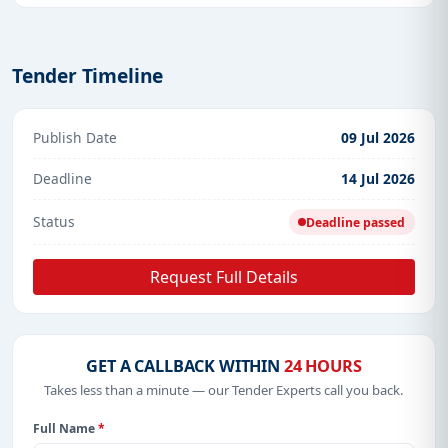
Tender Timeline
Publish Date
09 Jul 2026
Deadline
14 Jul 2026
Status
Deadline passed
Request Full Details
GET A CALLBACK WITHIN
24 HOURS
Takes less than a minute — our Tender Experts call you back.
Full Name
*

Exercise brief:
The answer should be one number, the count of lines above that contain "Tender".

Response box:
2